From update posted by Jim Forsyth 9/26/2003 3:26:31 PM


In the spirit of the Freedom Rides of bus passengers who helped integrate bus stations and other public facilities in the south during the civil rights movement, these convoys are on their way to Washington D.C. from Los Angeles to lobby for citizenship for illegal aliens working in the U.S.

Two buses, carrying 200 immigrants and allies, were detained just outside El Paso, in west Texas.  When passengers were ordered off the buses and into the Border Patrol offices, they felt it was racial profiling and exercised their right to remail silent.  The passengers, almost entirely people of color, collectively refused to provide the documentation officials were demanded.

The Border Patrol said it didn't know if any passengers were detained.  Leone Bicchieri, leader of the convol, sad he 'didn't know' if any of the passengers are illegal aliens.

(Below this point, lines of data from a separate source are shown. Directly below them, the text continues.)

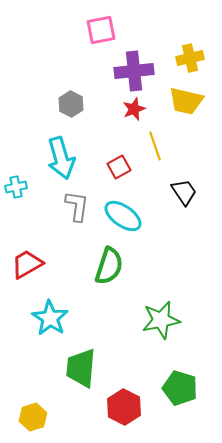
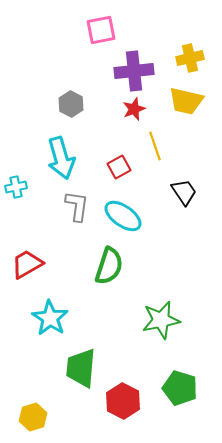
red hexagon: moved 1 px left, 6 px up
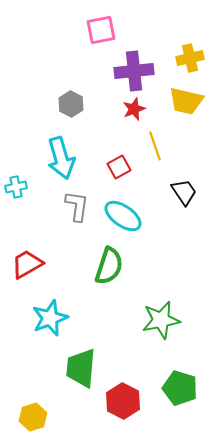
cyan star: rotated 18 degrees clockwise
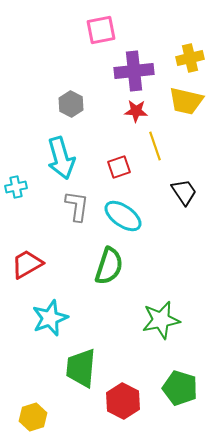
red star: moved 2 px right, 2 px down; rotated 25 degrees clockwise
red square: rotated 10 degrees clockwise
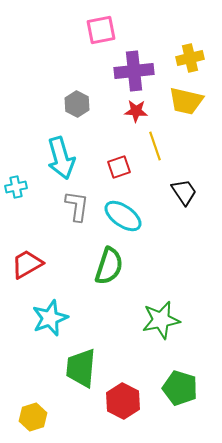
gray hexagon: moved 6 px right
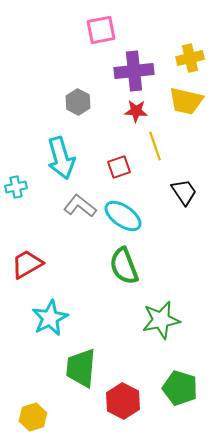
gray hexagon: moved 1 px right, 2 px up
gray L-shape: moved 3 px right; rotated 60 degrees counterclockwise
green semicircle: moved 15 px right; rotated 141 degrees clockwise
cyan star: rotated 6 degrees counterclockwise
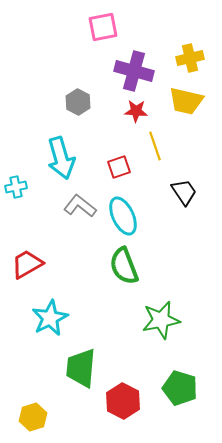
pink square: moved 2 px right, 3 px up
purple cross: rotated 21 degrees clockwise
cyan ellipse: rotated 30 degrees clockwise
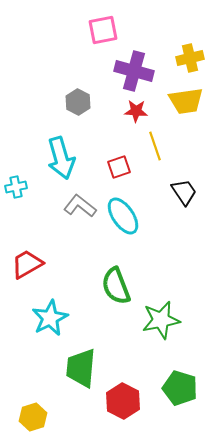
pink square: moved 3 px down
yellow trapezoid: rotated 21 degrees counterclockwise
cyan ellipse: rotated 9 degrees counterclockwise
green semicircle: moved 8 px left, 20 px down
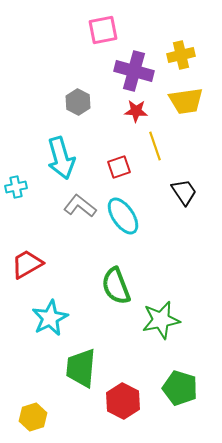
yellow cross: moved 9 px left, 3 px up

"This shows exactly why these laws are needed," Bicchieri said.  "People who are working, paying taxes, contributing to this economy, should not worry that when they drive to another part of the country they live in, that they will be stopped and harassed, and asked for papers."

"If a group of Boy Scouts' had been traveling down the same route, they wouldn't have been stopped and asked for documentation."

Labor activists immediately appealed for phone call protests.  Buses were released following the intervention of El Paso Bishop Armando X. Ochoa and two members of Congress who called on the Border Patrol, which is now part of the Department of Homeland Security, to allow the passengers to proceed.

In Washington DC, they will be lobbying for "citizenship for all immigrants who are in this country, the right to reunite families, and the right to protect workers on the job."

An estimated three million undocumented immigrant workers (or "illegal aliens" as others call them) currently work in the U.S.  Several measures have been introduced in Congress to grant some form of legal status to those who have been here for a certain period of time, have held a job, and meet certain other requirements.